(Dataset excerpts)
····················

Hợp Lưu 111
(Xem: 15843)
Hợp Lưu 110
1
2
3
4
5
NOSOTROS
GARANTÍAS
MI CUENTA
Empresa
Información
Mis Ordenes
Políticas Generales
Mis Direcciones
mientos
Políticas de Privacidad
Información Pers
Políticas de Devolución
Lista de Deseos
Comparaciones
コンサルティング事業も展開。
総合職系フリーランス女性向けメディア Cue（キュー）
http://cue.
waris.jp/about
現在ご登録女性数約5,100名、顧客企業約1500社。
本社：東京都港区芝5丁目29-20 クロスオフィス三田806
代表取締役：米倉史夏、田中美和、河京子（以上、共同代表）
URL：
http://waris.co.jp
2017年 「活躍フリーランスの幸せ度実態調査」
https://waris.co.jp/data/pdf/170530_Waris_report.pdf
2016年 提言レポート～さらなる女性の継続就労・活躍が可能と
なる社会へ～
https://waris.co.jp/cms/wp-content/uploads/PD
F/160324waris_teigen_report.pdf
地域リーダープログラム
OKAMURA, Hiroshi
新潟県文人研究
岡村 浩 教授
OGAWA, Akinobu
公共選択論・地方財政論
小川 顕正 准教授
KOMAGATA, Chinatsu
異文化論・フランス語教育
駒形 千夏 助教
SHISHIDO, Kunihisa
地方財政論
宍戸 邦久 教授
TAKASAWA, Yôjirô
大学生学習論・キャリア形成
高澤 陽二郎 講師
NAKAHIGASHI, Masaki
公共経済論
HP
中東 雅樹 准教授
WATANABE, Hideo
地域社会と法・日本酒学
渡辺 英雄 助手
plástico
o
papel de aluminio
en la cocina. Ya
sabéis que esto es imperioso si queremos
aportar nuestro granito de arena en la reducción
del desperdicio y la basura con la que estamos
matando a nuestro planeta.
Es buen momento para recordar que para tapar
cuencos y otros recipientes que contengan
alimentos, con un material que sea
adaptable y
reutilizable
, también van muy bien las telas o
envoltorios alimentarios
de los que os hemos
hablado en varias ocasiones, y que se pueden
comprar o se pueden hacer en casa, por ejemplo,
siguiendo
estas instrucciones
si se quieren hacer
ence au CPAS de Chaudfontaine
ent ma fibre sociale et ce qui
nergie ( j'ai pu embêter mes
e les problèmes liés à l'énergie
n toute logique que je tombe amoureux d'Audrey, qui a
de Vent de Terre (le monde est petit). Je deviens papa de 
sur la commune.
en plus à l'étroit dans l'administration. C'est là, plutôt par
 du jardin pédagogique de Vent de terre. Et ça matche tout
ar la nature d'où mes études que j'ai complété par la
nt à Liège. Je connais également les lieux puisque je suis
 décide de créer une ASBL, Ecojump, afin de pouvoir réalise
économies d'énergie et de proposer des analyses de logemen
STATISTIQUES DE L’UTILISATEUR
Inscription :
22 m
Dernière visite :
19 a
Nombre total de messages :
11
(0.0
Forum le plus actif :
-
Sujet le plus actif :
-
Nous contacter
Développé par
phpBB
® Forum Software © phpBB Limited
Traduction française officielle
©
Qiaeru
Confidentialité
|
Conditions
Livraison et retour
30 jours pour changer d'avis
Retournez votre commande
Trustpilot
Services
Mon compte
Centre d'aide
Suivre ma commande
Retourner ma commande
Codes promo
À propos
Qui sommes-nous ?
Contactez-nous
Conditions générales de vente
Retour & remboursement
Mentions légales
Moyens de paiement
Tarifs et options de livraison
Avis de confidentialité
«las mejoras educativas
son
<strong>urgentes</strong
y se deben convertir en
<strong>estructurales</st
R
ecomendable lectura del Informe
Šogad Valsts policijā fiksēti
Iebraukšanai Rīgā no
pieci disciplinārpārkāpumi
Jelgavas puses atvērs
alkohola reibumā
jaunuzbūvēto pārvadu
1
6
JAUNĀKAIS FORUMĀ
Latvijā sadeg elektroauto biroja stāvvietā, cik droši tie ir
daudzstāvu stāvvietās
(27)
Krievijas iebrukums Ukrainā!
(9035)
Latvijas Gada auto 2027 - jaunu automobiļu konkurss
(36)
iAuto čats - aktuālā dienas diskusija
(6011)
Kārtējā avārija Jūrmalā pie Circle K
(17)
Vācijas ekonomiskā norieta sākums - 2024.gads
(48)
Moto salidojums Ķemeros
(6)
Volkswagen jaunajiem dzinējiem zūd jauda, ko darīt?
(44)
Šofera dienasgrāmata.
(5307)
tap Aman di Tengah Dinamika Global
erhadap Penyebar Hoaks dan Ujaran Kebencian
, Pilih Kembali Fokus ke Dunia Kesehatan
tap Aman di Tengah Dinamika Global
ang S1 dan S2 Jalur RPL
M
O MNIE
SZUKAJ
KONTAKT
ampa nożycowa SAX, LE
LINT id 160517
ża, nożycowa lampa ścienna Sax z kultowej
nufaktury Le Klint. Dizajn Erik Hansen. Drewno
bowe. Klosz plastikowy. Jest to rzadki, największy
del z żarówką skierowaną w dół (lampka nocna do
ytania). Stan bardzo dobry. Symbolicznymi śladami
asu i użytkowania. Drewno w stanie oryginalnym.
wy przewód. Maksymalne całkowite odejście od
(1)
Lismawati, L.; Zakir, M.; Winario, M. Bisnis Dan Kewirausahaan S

····················

--- Your assignment ---
Considering only the data above, return the lines in which "énergie" occurs.

--- Completed exercise ---
e les problèmes liés à l'énergie
économies d'énergie et de proposer des analyses de logemen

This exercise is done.